BTW, 13 mo. is too young to potty train IMO. She does not yet have the ability to control those muscles. She may want to do it to please you but it is pretty much impossible for her and may at times be frustrating.


----------



## myhoneyswife (Apr 30, 2005)

Quote:


Originally Posted by *Gitti* 
BTW, 13 mo. is too young to potty train IMO. She does not yet have the ability to control those muscles. She may want to do it to please you but it is pretty much impossible for her and may at times be frustrating.

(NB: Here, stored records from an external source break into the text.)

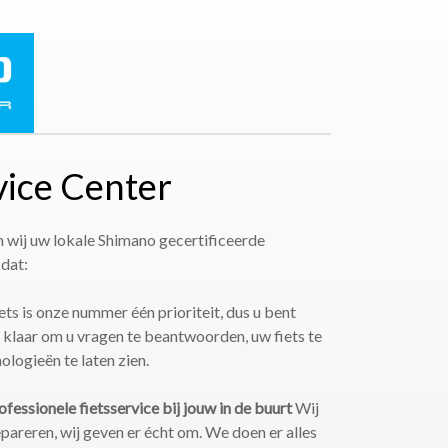
ice Center
n wij uw lokale Shimano gecertificeerde
 dat:
ts is onze nummer één prioriteit, dus u bent
u klaar om u vragen te beantwoorden, uw fiets te
ologieën te laten zien.
fessionele fietsservice bij jouw in de buurt
Wij
epareren, wij geven er écht om. We doen er alles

Might want to check out the EC area here (it's down in the Diapering forums). Guess what people do in countries where they don't have access to sposies or amazing stashes of cloth diapers ?


----------



## 1babysmom (May 22, 2006)

Yeah, we're not potty training...and I'm definately not the only one EC'ing.









Right, she's not vomiting anymore, just the dairrhea. I have been giving her a homemade electrolyte drink (recipe out of Aviva Jill Romm's "Naturally Healthy Babies and Children"), which she seems to be doing well with.


----------



## Gitti (Dec 20, 2003)

Quote:


Originally Posted by *myhoneyswife* 
Guess what people do in countries where they don't have access to sposies or amazing stashes of cloth diapers ?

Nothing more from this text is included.